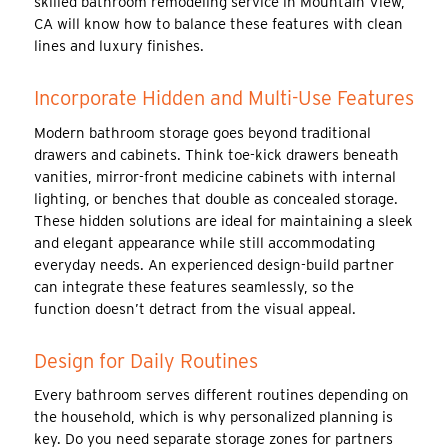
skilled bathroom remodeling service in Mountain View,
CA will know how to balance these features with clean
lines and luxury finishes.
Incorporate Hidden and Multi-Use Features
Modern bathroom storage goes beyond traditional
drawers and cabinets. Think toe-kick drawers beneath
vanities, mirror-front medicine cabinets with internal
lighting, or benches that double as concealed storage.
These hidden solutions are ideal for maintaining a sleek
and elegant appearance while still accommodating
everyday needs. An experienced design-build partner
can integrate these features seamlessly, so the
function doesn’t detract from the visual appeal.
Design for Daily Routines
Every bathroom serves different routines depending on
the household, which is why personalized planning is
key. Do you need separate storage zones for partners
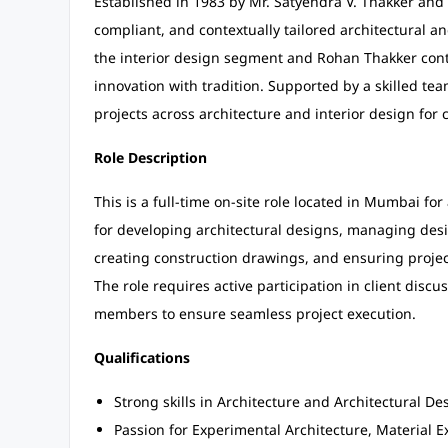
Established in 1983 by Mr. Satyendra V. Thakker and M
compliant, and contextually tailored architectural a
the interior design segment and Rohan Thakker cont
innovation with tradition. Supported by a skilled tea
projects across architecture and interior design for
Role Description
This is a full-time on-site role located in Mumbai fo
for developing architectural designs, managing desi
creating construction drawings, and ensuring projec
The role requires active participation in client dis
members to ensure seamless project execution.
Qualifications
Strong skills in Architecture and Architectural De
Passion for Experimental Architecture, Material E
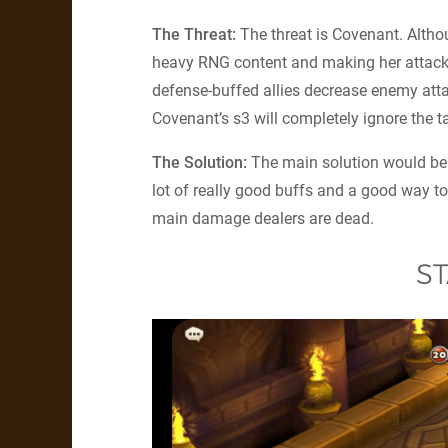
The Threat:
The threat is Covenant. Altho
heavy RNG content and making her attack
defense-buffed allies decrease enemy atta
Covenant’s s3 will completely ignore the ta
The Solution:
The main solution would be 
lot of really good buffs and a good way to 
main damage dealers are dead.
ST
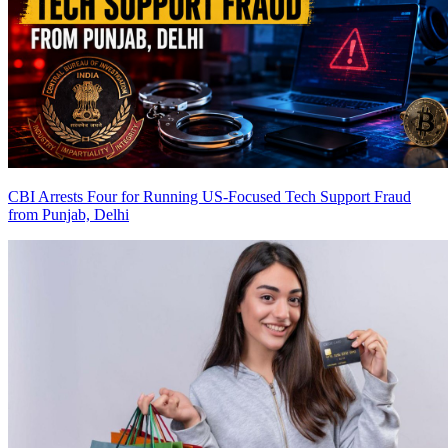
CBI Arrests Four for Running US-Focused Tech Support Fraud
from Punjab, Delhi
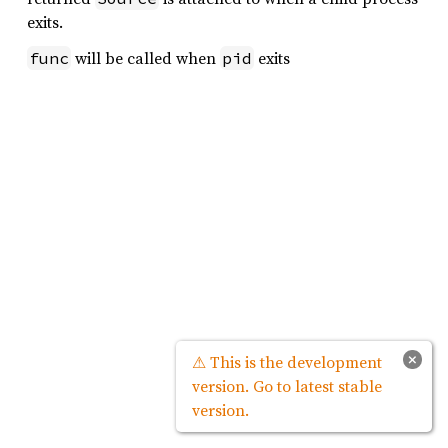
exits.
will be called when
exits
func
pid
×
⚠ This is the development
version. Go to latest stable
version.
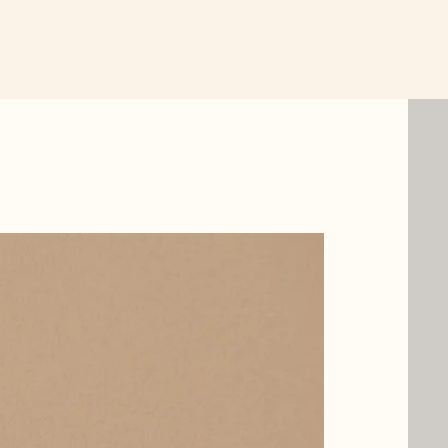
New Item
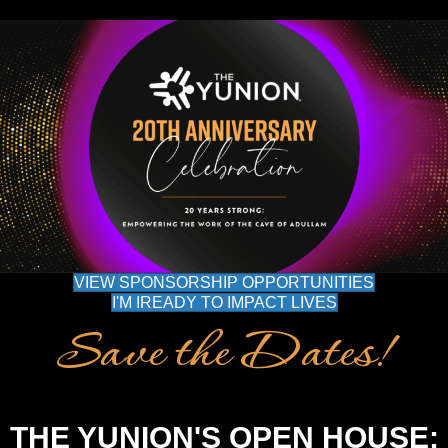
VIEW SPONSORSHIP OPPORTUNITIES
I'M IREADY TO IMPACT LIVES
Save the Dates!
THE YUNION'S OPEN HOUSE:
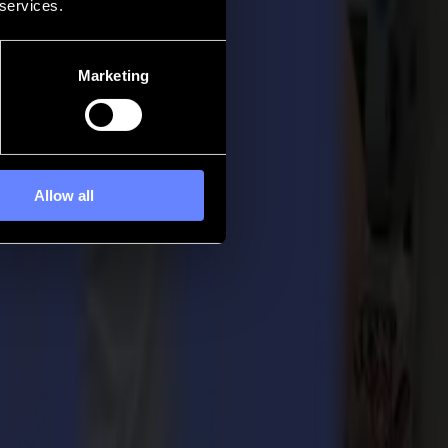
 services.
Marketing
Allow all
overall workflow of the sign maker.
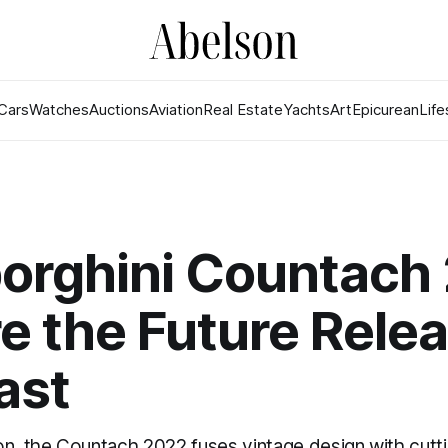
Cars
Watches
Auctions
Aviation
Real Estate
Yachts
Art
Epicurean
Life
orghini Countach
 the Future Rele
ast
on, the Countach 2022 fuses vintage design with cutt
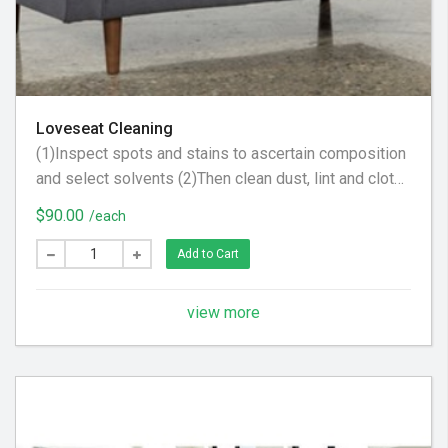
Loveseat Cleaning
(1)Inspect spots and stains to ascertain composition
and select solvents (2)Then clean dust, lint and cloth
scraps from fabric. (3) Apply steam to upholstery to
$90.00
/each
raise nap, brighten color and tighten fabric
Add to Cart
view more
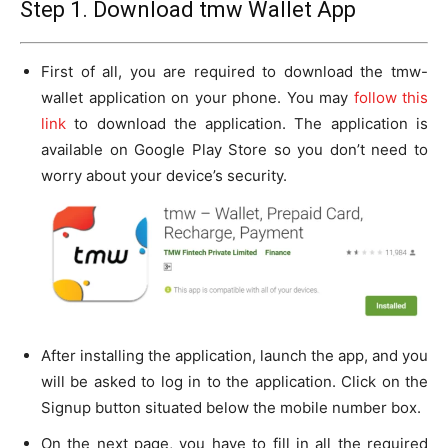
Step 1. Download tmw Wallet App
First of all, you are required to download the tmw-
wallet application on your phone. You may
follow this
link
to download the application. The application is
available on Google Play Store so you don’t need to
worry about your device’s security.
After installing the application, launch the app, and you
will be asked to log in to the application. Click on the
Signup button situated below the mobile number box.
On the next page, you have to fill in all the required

• • • • •

*YOUR INSTRUCTIONS:* An unchanged copy of the listing, with no pictures, should be returned.

*REPLY:*
skilled bathroom remodeling service in Mountain View,
CA will know how to balance these features with clean
lines and luxury finishes.
Incorporate Hidden and Multi-Use Features
Modern bathroom storage goes beyond traditional
drawers and cabinets. Think toe-kick drawers beneath
vanities, mirror-front medicine cabinets with internal
lighting, or benches that double as concealed storage.
These hidden solutions are ideal for maintaining a sleek
and elegant appearance while still accommodating
everyday needs. An experienced design-build partner
can integrate these features seamlessly, so the
function doesn’t detract from the visual appeal.
Design for Daily Routines
Every bathroom serves different routines depending on
the household, which is why personalized planning is
key. Do you need separate storage zones for partners
Established in 1983 by Mr. Satyendra V. Thakker and M
compliant, and contextually tailored architectural a
the interior design segment and Rohan Thakker cont
innovation with tradition. Supported by a skilled tea
projects across architecture and interior design for
Role Description
This is a full-time on-site role located in Mumbai fo
for developing architectural designs, managing desi
creating construction drawings, and ensuring projec
The role requires active participation in client dis
members to ensure seamless project execution.
Qualifications
Strong skills in Architecture and Architectural De
Passion for Experimental Architecture, Material E
The Threat:
The threat is Covenant. Altho
heavy RNG content and making her attack
defense-buffed allies decrease enemy atta
Covenant’s s3 will completely ignore the ta
The Solution:
The main solution would be 
lot of really good buffs and a good way to 
main damage dealers are dead.
ST
CBI Arrests Four for Running US-Focused Tech Support Fraud
from Punjab, Delhi
exits.
will be called when
exits
func
pid
×
⚠ This is the development
version. Go to latest stable
version.
New Item
VIEW SPONSORSHIP OPPORTUNITIES
I'M IREADY TO IMPACT LIVES
Save the Dates!
THE YUNION'S OPEN HOUSE:
 services.
Marketing
Allow all
overall workflow of the sign maker.
Cars
Watches
Auctions
Aviation
Real Estate
Yachts
Art
Epicurean
Life
orghini Countach
 the Future Rele
ast
on, the Countach 2022 fuses vintage design with cutt
Loveseat Cleaning
(1)Inspect spots and stains to ascertain composition
and select solvents (2)Then clean dust, lint and cloth
scraps from fabric. (3) Apply steam to upholstery to
$90.00
/each
raise nap, brighten color and tighten fabric
Add to Cart
view more
Step 1. Download tmw Wallet App
First of all, you are required to download the tmw-
wallet application on your phone. You may
follow this
link
to download the application. The application is
available on Google Play Store so you don’t need to
worry about your device’s security.
After installing the application, launch the app, and you
will be asked to log in to the application. Click on the
Signup button situated below the mobile number box.
On the next page, you have to fill in all the required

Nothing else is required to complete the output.